Baerbel Rohrer,1,2 Judith Mosinger Ogilvie3,4

Departments of 1Ophthalmology and 2Physiology and Neuroscience, Medical University of South Carolina, Charleston, SC; 3Harold W. Siebens Hearing Research Center, Central Institute for the Deaf and 4Department of Ophthalmology and Visual Sciences, Washington University School of Medicine, St. Louis, MO

Correspondence to: Baerbel Rohrer, Ph.D., Department of Ophthalmology, Medical University of South Carolina, 167 Ashley Avenue, Charleston, SC, 29425; Phone: (843) 792-5086; FAX: (843) 792-1723; email:


Purpose: To determine the effects of trkB deficiency in the mouse retina on photoreceptor development and retinal organization, in the absence of confounding systemic effects.

Methods: Newborn mice that carried two null trkB alleles (trkB-/-) and their wild type (WT) littermates were used for retinal organ cultures. On Day 21, rod development was assessed histologically in plastic sections (outer segment length) and retinal organization was analyzed using retinal cell-type specific antibodies. Anatomical data obtained from the organ cultures were compared to previously published histological results from in vivo data.

Results: (1) Rod outer segment length was significantly shorter in retinas from trkB-/- mice in the presence of normal numbers of rods. (2) No dopaminergic amacrine cells were observed in the knockout retina. (3) Unlike in the in vivo condition, recoverin-positive OFF-cone bipolar cells were present in trkB-/- retinas grown in culture.
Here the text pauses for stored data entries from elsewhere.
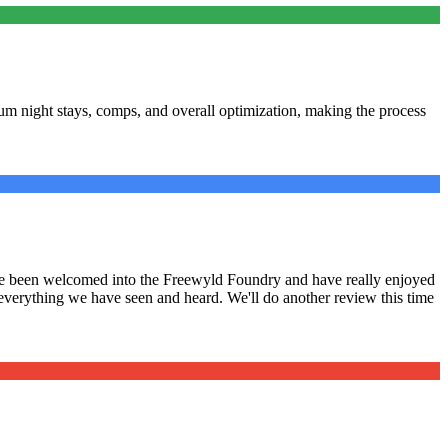
m night stays, comps, and overall optimization, making the process
have been welcomed into the Freewyld Foundry and have really enjoyed
 everything we have seen and heard. We'll do another review this time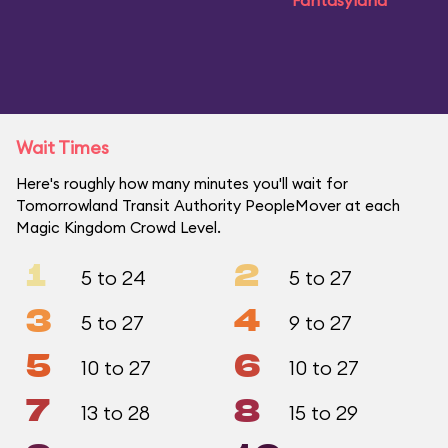
Fantasyland
Wait Times
Here's roughly how many minutes you'll wait for
Tomorrowland Transit Authority PeopleMover at each
Magic Kingdom Crowd Level.
1
2
5 to 24
5 to 27
3
4
5 to 27
9 to 27
5
6
10 to 27
10 to 27
7
8
13 to 28
15 to 29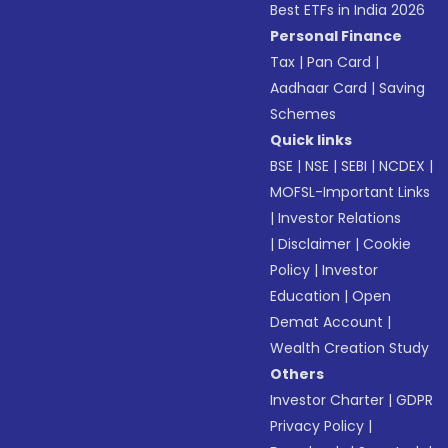
Best ETFs in India 2026
Personal Finance
Tax
|
Pan Card
|
Aadhaar Card
|
Saving
Schemes
Quick links
BSE
|
NSE
|
SEBI
|
NCDEX
|
MOFSL-Important Links
|
Investor Relations
|
Disclaimer
|
Cookie
Policy
|
Investor
Education
|
Open
Demat Account
|
Wealth Creation Study
Others
Investor Charter
|
GDPR
Privacy Policy
|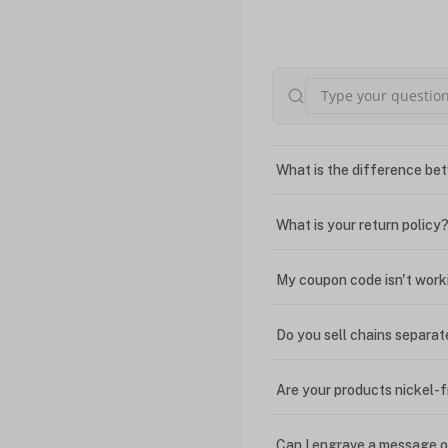
What is the difference bet
What is your return policy
My coupon code isn't work
Do you sell chains separat
Are your products nickel-
Can I engrave a message o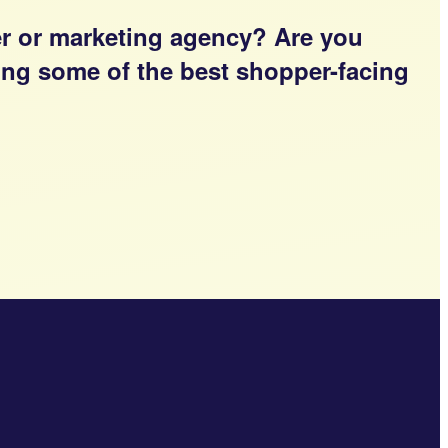
er or marketing agency? Are you
ging some of the best shopper-facing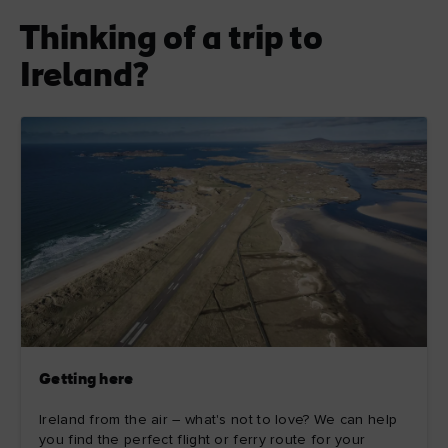
Thinking of a trip to
Ireland?
Getting here
Ireland from the air – what's not to love? We can help
you find the perfect flight or ferry route for your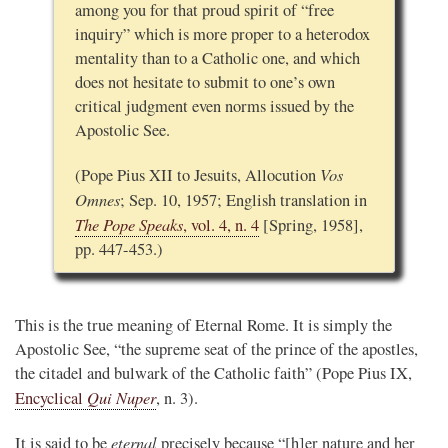
among you for that proud spirit of “free
inquiry” which is more proper to a heterodox
mentality than to a Catholic one, and which
does not hesitate to submit to one’s own
critical judgment even norms issued by the
Apostolic See.
Vos
(Pope Pius XII to Jesuits, Allocution
Omnes
; Sep. 10, 1957; English translation in
The Pope Speaks
, vol. 4, n. 4
[Spring, 1958],
pp. 447-453.)
This is the true meaning of Eternal Rome. It is simply the
Apostolic See, “the supreme seat of the prince of the apostles,
the citadel and bulwark of the Catholic faith” (Pope Pius IX,
Qui Nuper
Encyclical
, n. 3).
eternal
It is said to be
precisely because “[h]er nature and her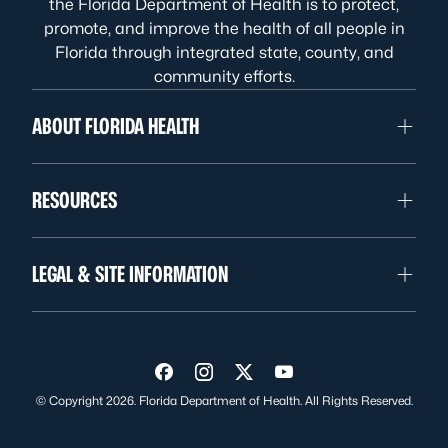
the Florida Department of Health is to protect,
promote, and improve the health of all people in
Florida through integrated state, county, and
community efforts.
ABOUT FLORIDA HEALTH
RESOURCES
LEGAL & SITE INFORMATION
Visit us on Facebook
Visit us on Instagram
Visit us on Twitter
Visit us on YouTube
© Copyright 2026. Florida Department of Health. All Rights Reserved.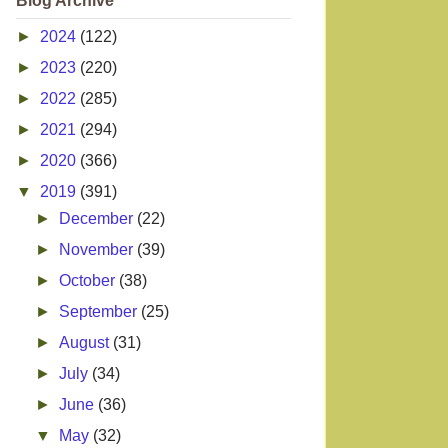
Blog Archive
►
2024
(122)
►
2023
(220)
►
2022
(285)
►
2021
(294)
►
2020
(366)
▼
2019
(391)
►
December
(22)
►
November
(39)
►
October
(38)
►
September
(25)
►
August
(31)
►
July
(34)
►
June
(36)
▼
May
(32)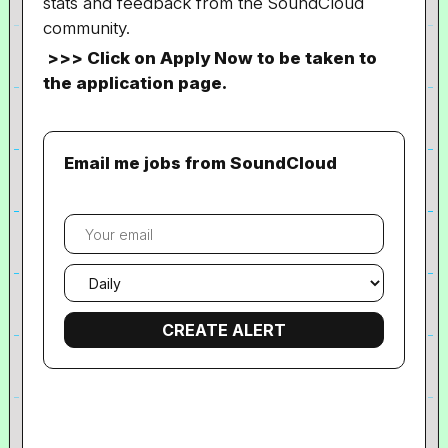
stats and feedback from the SoundCloud
community.
>>> Click on Apply Now to be taken to
the application page.
Email me jobs from SoundCloud
Your
email
Email
frequency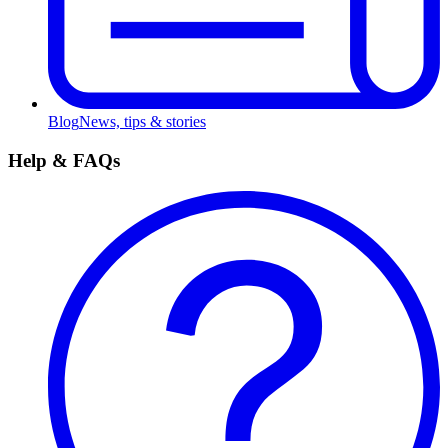
Blog
News, tips & stories
Help & FAQs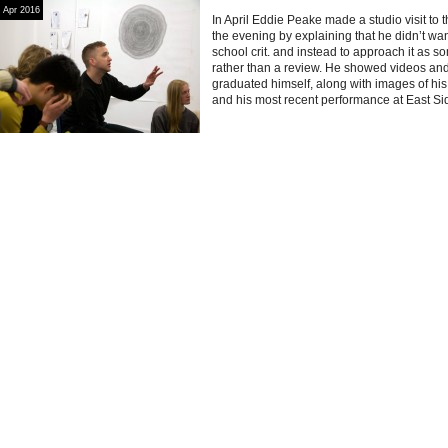
Apr 2016
In April Eddie Peake made a studio visit to 
the evening by explaining that he didn’t want
school crit. and instead to approach it as 
rather than a review. He showed videos an
graduated himself, along with images of h
and his most recent performance at East Si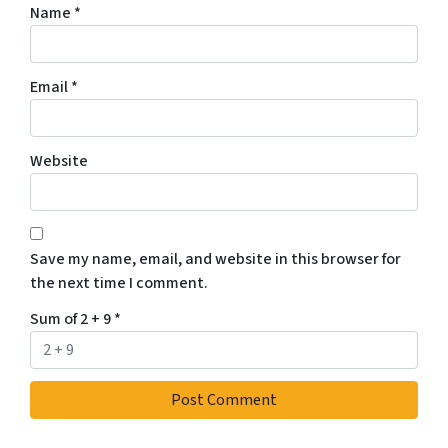
Name
*
Email
*
Website
Save my name, email, and website in this browser for
the next time I comment.
Sum of 2 + 9
*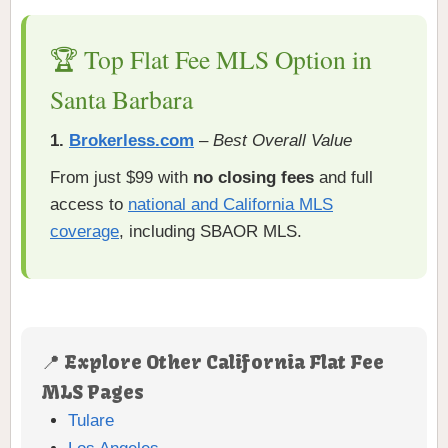
🏆 Top Flat Fee MLS Option in
Santa Barbara
1.
Brokerless.com
–
Best Overall Value
From just $99 with
no closing fees
and full
access to
national and California MLS
coverage
, including SBAOR MLS.
📍 Explore Other California Flat Fee
MLS Pages
Tulare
Conclusions: (1) These results demonstrate that rod outer segment development is compromised in the absence of trkB in the retina. (2) This study further supports our previous conclusion that the elimination of trkB expression alters rod development, because the presence of trkB receptors within the retina is essential for normal rod maturation and not because of confounding systemic effects. (3) More generally, this study stresses the importance of investigating complex phenotypes in gene knockout mice under conditions that isolate the organ under investigation from unrelated systemic variations.


Mouse photoreceptors are born starting at embryonic day 13, with the peak of production at postnatal day 1 (P1). By P10, the differentiating photoreceptors have migrated into the outer nuclear layer (ONL), after which they start their final process of maturation, the growth of the outer segment (OS), and the establishment of functional synapses. The outer plexiform is complete by about P14 [1]. Thus, when testing visual function in young mice using scotopic electroretinogram recordings (ERG), a-waves (reflecting rod responses) can be recorded as early as P10 [2], whereas b-waves (reflecting the photoreceptor-driven postsynaptic response of the bipolar cells) can be recorded by about P11 ([3]; unpublished observation). Several candidate factors that control rod photoreceptor differentiation have been identified, such as the transcription factors nrl [4] and crx [5,6], or the basic fibroblast growth factor FGF-2 [7].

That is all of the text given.